Franca Valeri era una grande comica e una grande scrittrice. Il Post ha fatto la sua fortuna – relativa, parliamo di giornalismo – promettendo “cose spiegate bene” – il retrogusto da banco scolastico evidentemente attizza le generazioni che non hanno mai visto un professore seduto dietro la cattedra – sopra, semmai.

Franca Valeri raccontava la manicure Cesira, e il suo desiderio di ben figurare in società. Il Post sottopone alla cura delle “cose spiegate bene” la cena della coppia Joe e Jill Biden, prima che il presidente partisse per Kyiv. Rigatoni per lui e rigatoni per lei. “Chi fa mai una cosa del genere?”, si era chiesto il Washington Post. Applausi al social manager: oltre 2.000 lettori commentano l’articolo. La domanda, da peregrina che era, finisce per sembrare seria. Come succede alle sciocchezze scritte su Twitter, o Instagram, pure sulla stola di seta bianca a Sanremo, quando escono dal contesto e attirano giri di frase come “in ultima istanza”.

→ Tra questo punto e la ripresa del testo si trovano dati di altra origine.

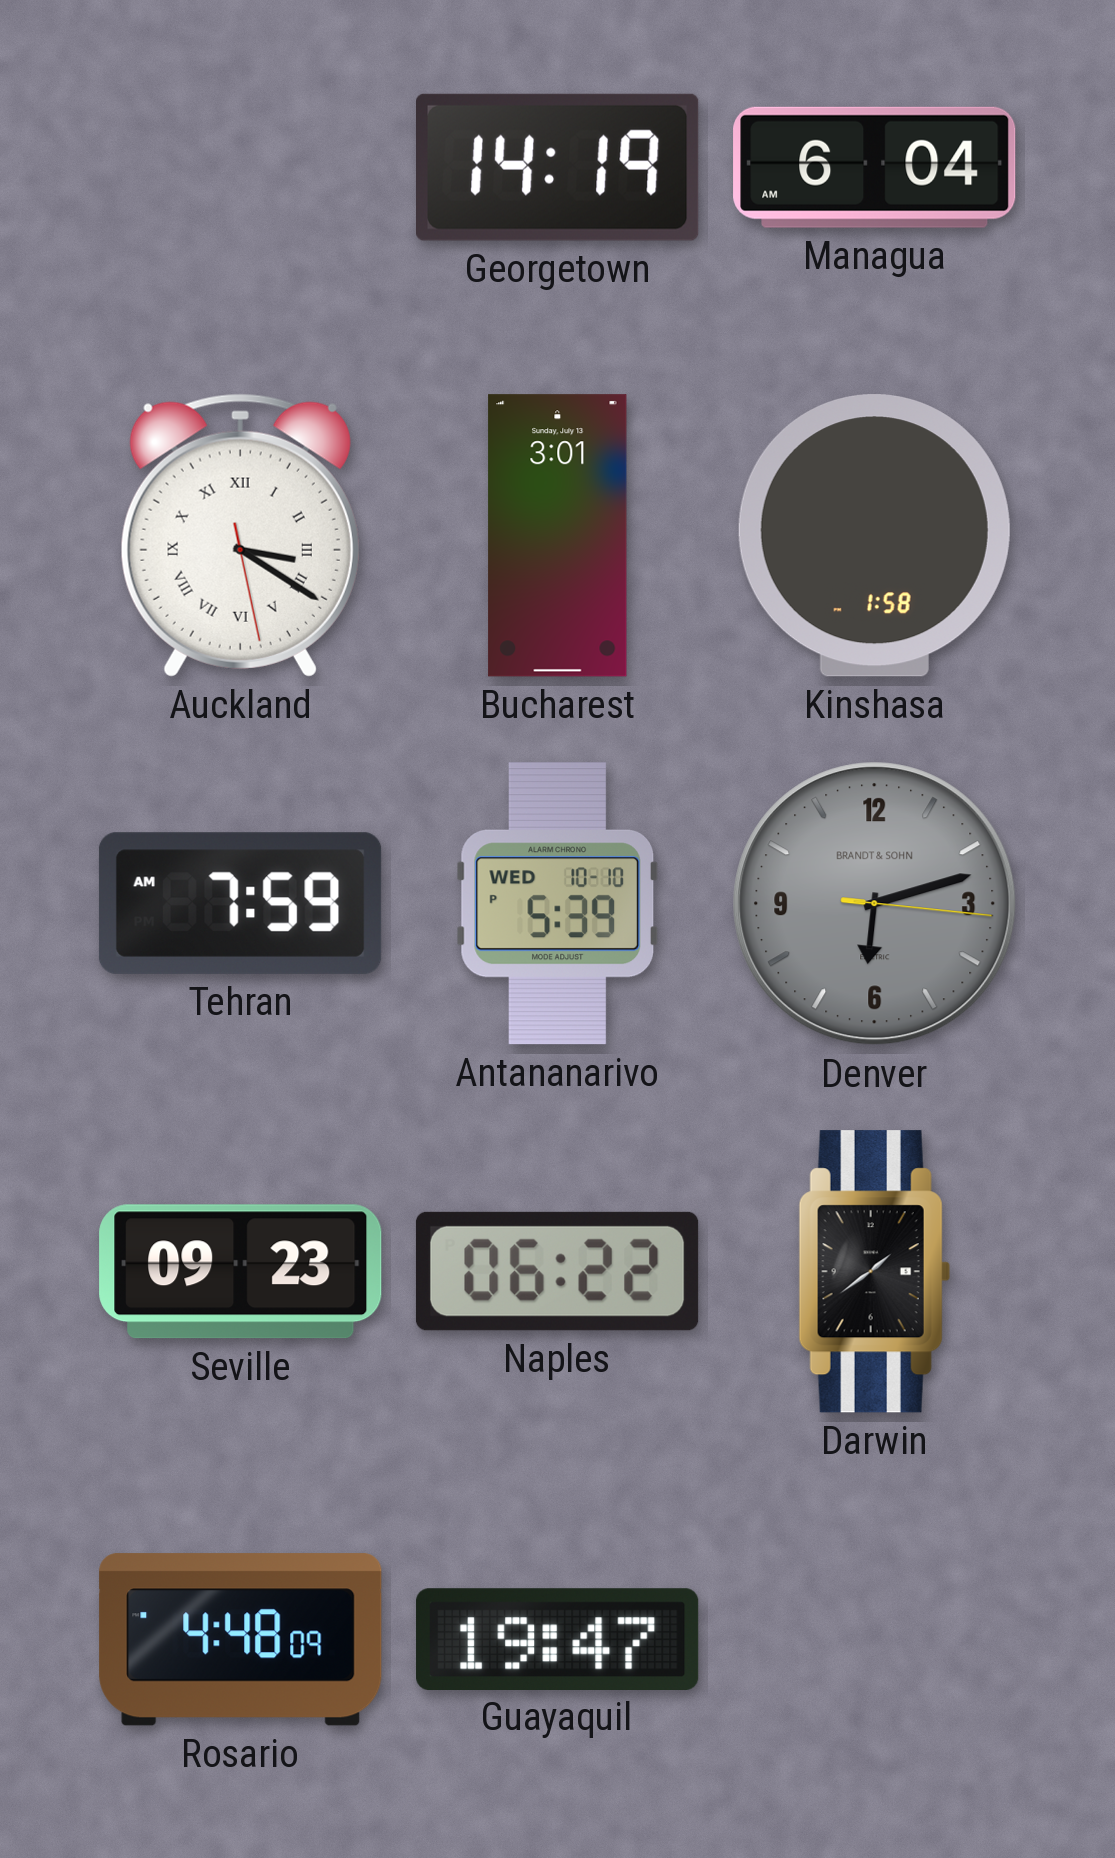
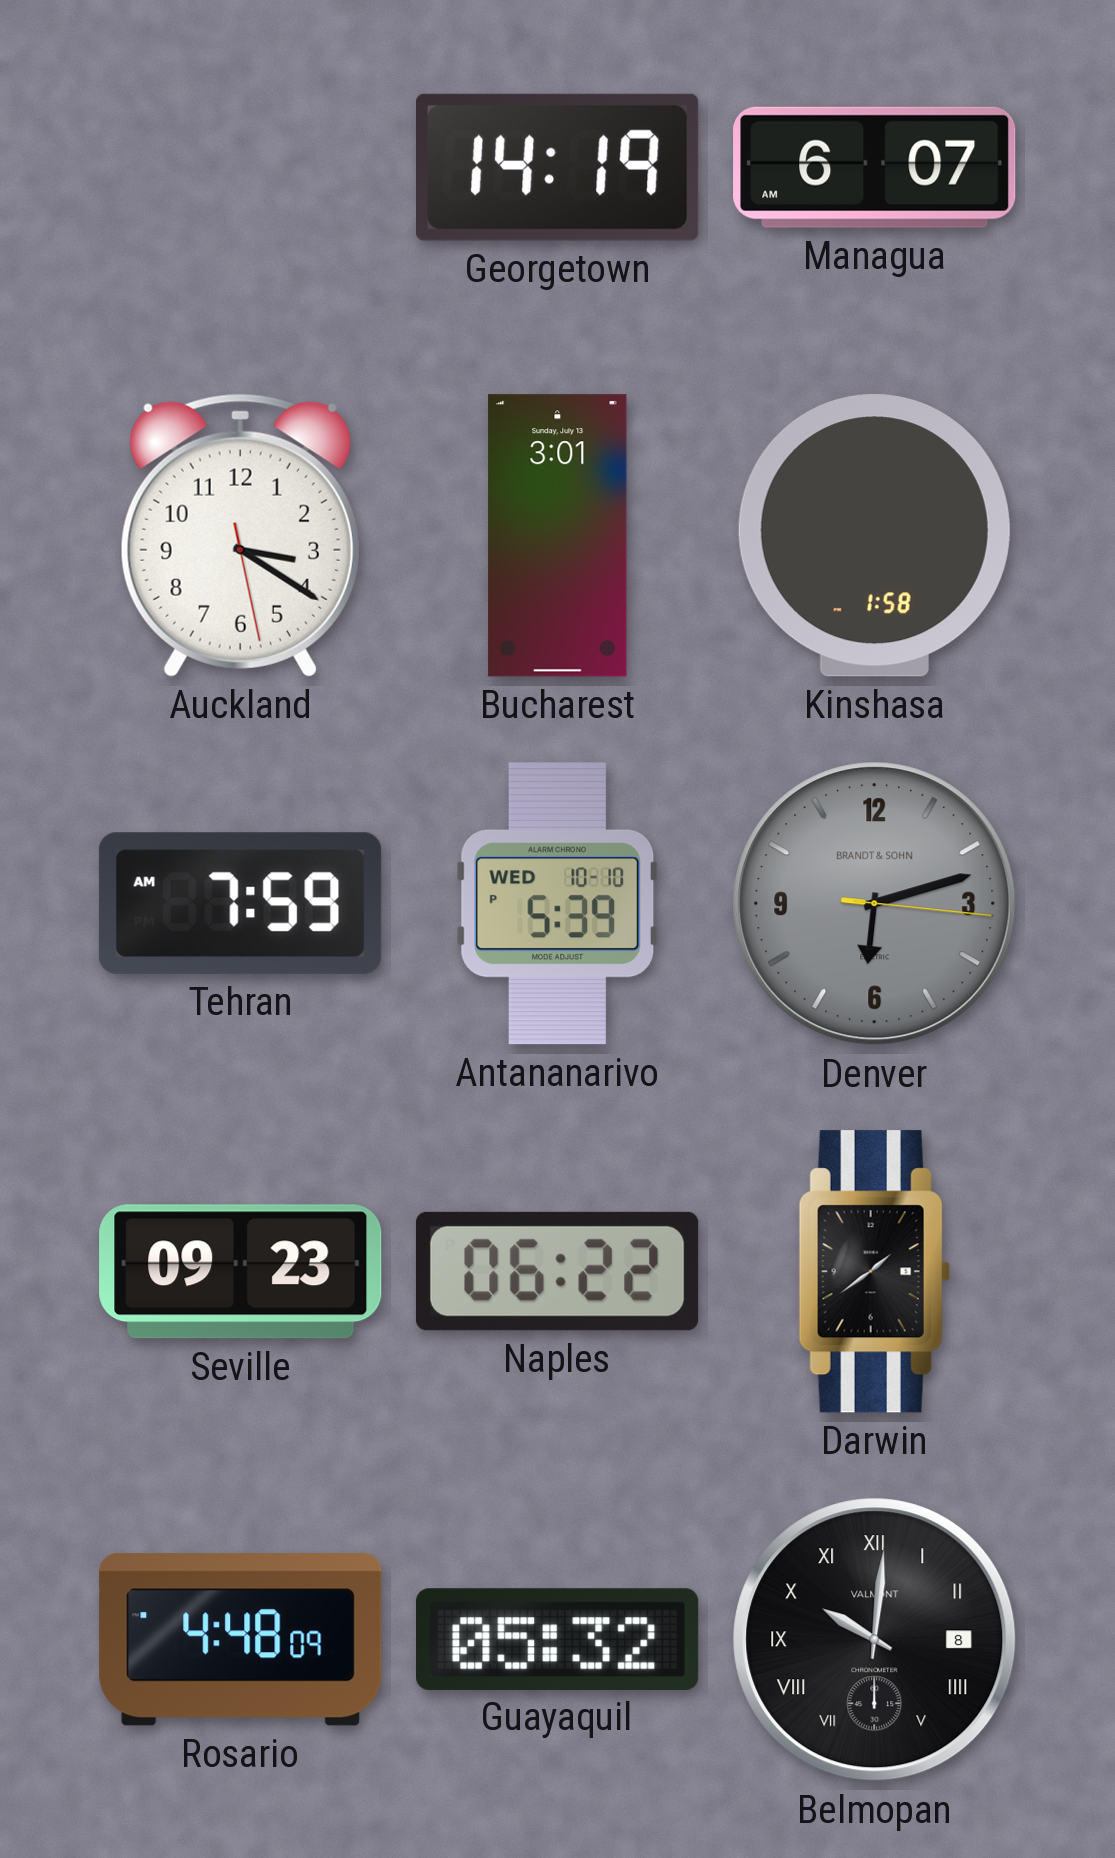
Managua: 6:04 -> 6:07
Auckland numerals: Roman -> Arabic
Guayaquil: 19:47 -> 05:32
Belmopan: none -> 10:01
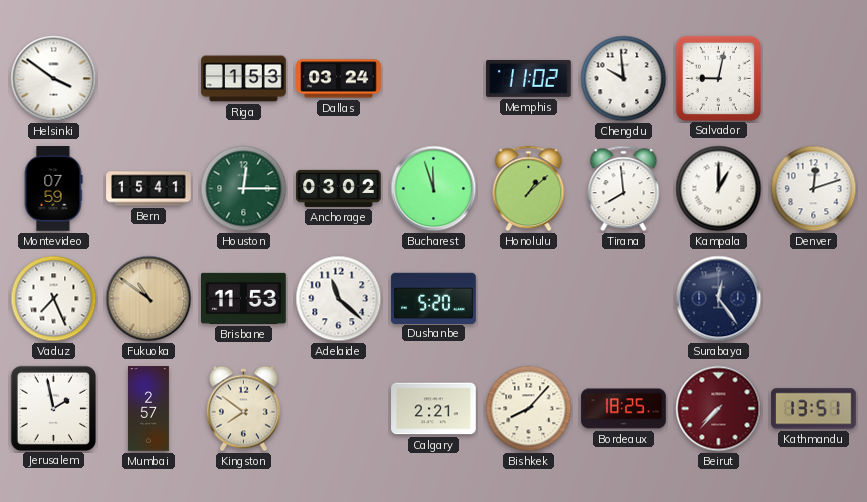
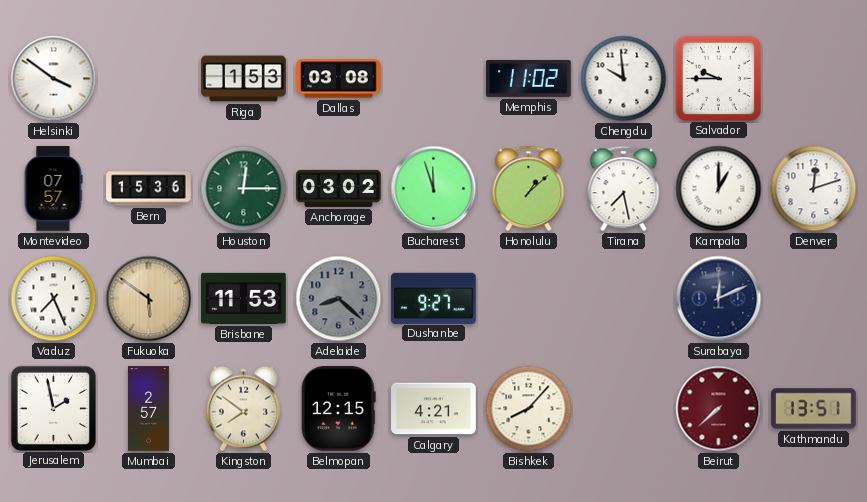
Dallas: 03:24 -> 03:08
Salvador: 9:02 -> 9:45
Montevideo: 07:59 -> 07:57
Bern: 15:41 -> 15:36
Tirana: 7:59 -> 7:28
Fukuoka: 10:51 -> 5:51
Adelaide: 11:22 -> 8:22
Adelaide dial: white -> grey
Dushanbe: 5:20 -> 9:27
Surabaya: 12:24 -> 12:11
Belmopan: none -> 12:15
Calgary: 2:21 -> 4:21
Bordeaux: 18:25 -> none
Beirut: 7:37 -> 7:38
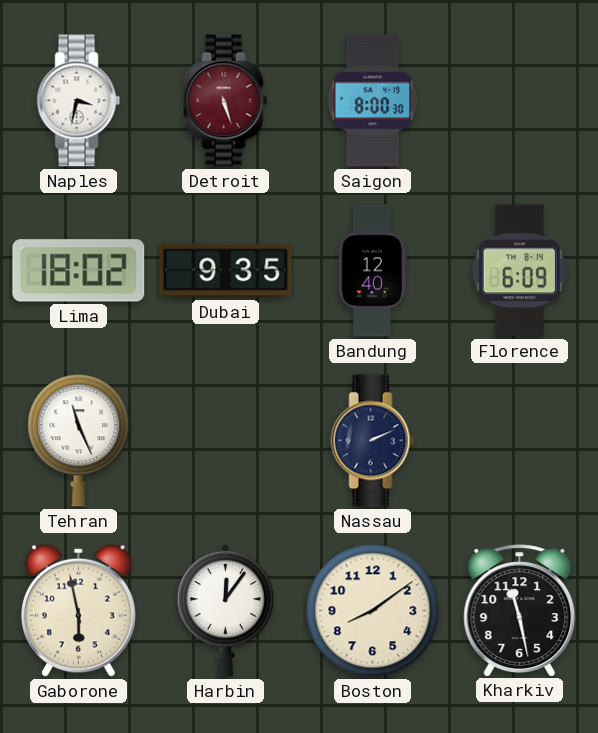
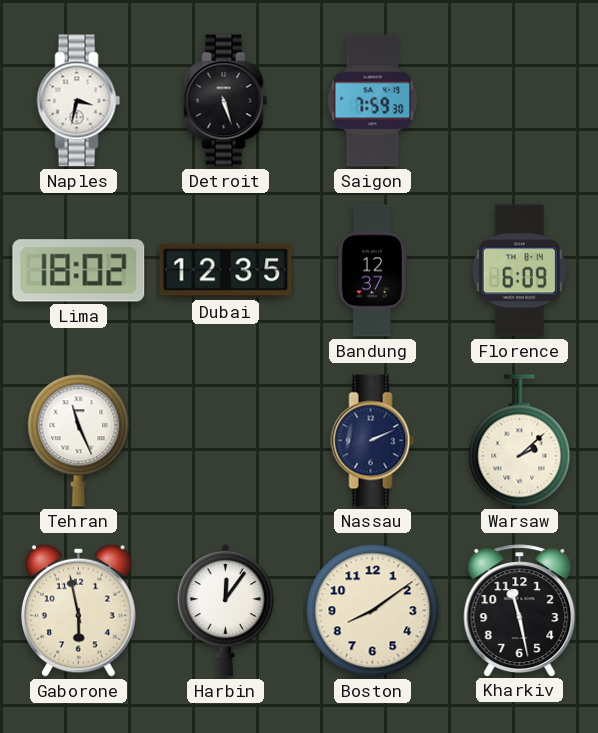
Detroit dial: burgundy -> black
Saigon: 8:00 -> 7:59
Dubai: 9:35 -> 12:35
Bandung: 12:40 -> 12:37
Warsaw: none -> 2:08
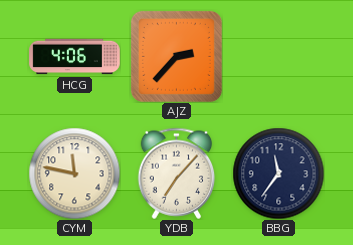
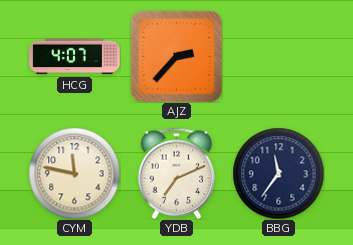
HCG: 4:06 -> 4:07
YDB: 7:07 -> 7:11
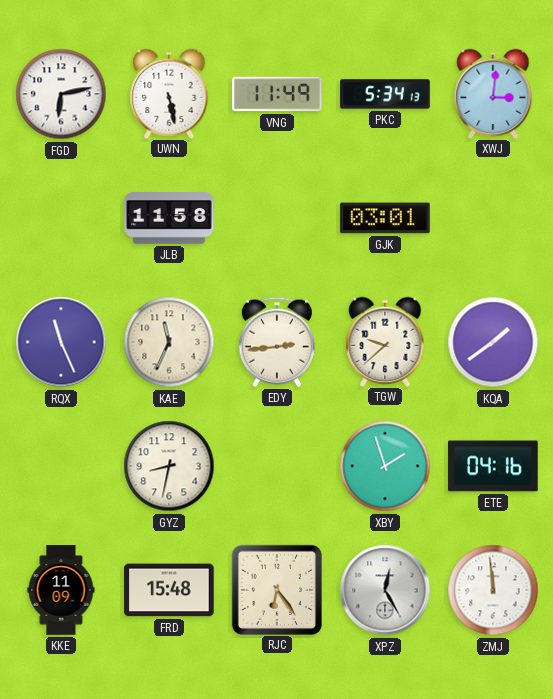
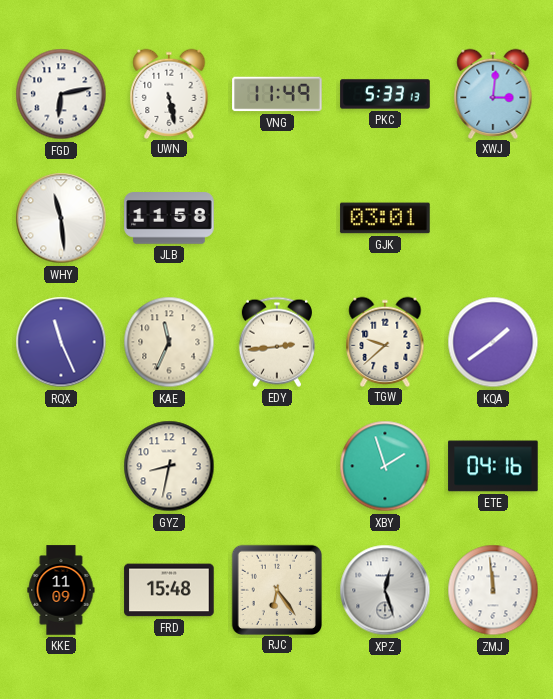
PKC: 5:34 -> 5:33
WHY: none -> 11:29
XPZ: 12:25 -> 12:27
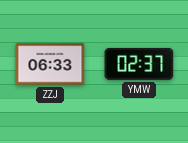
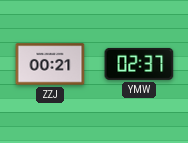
ZZJ: 06:33 -> 00:21
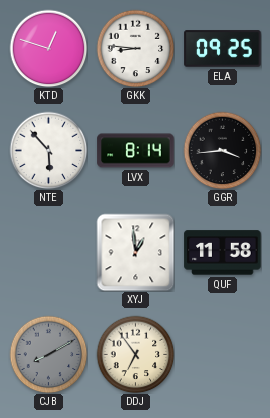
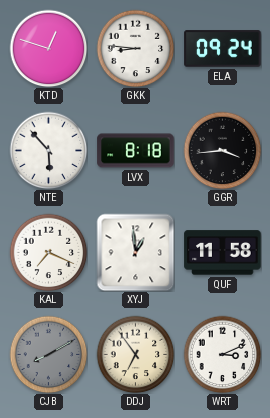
ELA: 09:25 -> 09:24
LVX: 8:14 -> 8:18
KAL: none -> 7:19
WRT: none -> 3:11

Quando la faccenda arriva sul sito del Post ha le coloriture di un dramma. Di un problema filosofico da sviscerare. Di una regola del galateo – vedi alla voce coppia, e vedi alla voce ristorante, e soprattutto alla voce “ma perché nessuno riesce a farsi i fatti propri, mai?”. Esempi, controesempi, vantaggi e svantaggi, come se in gioco ci fosse un equilibrio da non turbare. Avete ordinato lo stesso piatto di maccheroni al ristorante? Pazzi, vi aspettano sette anni di guai. Avete ordinato rigatoni con il ragù? Tutti e due? Ma non sapete che così l’impronta carbonica cresce a dismisura? Se uno mangia il ragù di carne l’altro deve compensare con un’insalata. 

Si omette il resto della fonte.